*Instructions to follow*. Show only those lines of the entries where the string "Monday" is found.

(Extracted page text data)
== Segment start ==
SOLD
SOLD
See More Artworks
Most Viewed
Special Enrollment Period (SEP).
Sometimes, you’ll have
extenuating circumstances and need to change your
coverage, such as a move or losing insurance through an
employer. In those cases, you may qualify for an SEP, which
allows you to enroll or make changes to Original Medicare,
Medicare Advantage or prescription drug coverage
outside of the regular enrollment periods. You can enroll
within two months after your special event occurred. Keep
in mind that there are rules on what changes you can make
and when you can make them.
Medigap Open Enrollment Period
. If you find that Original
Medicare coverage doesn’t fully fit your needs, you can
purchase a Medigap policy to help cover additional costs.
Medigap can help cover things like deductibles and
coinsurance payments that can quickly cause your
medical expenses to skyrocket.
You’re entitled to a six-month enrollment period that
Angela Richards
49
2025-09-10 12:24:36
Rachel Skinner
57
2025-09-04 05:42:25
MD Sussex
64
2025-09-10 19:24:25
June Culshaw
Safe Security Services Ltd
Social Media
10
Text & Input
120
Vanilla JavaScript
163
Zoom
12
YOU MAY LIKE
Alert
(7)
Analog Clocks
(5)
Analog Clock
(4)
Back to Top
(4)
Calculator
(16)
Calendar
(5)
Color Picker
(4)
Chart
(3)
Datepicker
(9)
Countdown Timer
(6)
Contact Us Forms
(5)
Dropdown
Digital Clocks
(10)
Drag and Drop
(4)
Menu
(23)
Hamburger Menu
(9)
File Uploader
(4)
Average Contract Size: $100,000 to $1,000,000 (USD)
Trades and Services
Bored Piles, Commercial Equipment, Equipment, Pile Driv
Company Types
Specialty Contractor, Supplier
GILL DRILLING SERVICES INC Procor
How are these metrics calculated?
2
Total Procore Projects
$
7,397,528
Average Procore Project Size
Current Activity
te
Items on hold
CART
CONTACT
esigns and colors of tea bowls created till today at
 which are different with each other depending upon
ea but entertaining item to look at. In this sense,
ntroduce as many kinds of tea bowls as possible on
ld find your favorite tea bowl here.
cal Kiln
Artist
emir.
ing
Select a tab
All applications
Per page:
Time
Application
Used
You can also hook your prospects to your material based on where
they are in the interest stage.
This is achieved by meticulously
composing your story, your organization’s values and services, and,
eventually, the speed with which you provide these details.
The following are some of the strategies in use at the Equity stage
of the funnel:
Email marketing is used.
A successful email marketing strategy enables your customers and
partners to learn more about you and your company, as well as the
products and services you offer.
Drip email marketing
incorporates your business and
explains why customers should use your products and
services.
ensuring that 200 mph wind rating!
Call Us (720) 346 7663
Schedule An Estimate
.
== Segment end ==
== Segment start ==
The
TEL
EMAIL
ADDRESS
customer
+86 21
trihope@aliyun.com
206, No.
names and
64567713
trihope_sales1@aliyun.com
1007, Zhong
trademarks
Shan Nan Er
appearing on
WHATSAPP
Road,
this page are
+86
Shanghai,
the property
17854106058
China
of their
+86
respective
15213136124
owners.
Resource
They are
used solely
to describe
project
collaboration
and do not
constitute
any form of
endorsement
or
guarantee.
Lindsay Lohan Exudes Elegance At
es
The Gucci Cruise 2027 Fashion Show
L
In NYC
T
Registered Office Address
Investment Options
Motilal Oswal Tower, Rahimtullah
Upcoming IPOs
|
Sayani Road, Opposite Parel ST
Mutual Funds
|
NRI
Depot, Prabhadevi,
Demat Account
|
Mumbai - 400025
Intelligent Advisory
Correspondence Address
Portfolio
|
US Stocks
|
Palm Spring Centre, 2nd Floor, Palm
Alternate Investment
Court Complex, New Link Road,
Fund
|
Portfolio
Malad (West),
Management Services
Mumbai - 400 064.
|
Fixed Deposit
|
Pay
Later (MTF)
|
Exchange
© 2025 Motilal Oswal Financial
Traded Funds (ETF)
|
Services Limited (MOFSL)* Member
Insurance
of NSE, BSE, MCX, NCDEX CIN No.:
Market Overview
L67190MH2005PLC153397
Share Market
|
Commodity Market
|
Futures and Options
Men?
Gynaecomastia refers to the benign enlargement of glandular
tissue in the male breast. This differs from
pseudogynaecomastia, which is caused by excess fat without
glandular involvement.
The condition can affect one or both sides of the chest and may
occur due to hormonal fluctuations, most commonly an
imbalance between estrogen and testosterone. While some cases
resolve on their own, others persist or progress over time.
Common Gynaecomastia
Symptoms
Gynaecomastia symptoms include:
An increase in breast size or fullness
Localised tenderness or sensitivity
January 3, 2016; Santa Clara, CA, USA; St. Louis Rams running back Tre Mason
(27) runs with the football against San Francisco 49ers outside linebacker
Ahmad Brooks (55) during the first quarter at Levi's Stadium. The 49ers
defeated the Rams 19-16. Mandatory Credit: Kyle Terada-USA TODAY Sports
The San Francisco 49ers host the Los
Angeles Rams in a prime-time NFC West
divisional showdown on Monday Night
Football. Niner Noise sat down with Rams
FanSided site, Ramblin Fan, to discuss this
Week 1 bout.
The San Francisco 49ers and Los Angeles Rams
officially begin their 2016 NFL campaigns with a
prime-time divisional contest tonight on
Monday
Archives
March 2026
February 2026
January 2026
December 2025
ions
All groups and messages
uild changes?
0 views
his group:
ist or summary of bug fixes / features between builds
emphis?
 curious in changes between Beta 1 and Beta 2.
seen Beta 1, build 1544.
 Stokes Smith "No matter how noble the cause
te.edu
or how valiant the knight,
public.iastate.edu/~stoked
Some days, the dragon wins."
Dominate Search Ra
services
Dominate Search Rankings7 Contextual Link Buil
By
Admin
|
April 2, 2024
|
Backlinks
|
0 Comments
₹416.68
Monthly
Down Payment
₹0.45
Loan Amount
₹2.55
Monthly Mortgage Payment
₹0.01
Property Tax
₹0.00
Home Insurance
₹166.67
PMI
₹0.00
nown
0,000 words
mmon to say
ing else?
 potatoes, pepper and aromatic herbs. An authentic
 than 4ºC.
== Segment end ==
*Task output*.
divisional showdown on Monday Night
Monday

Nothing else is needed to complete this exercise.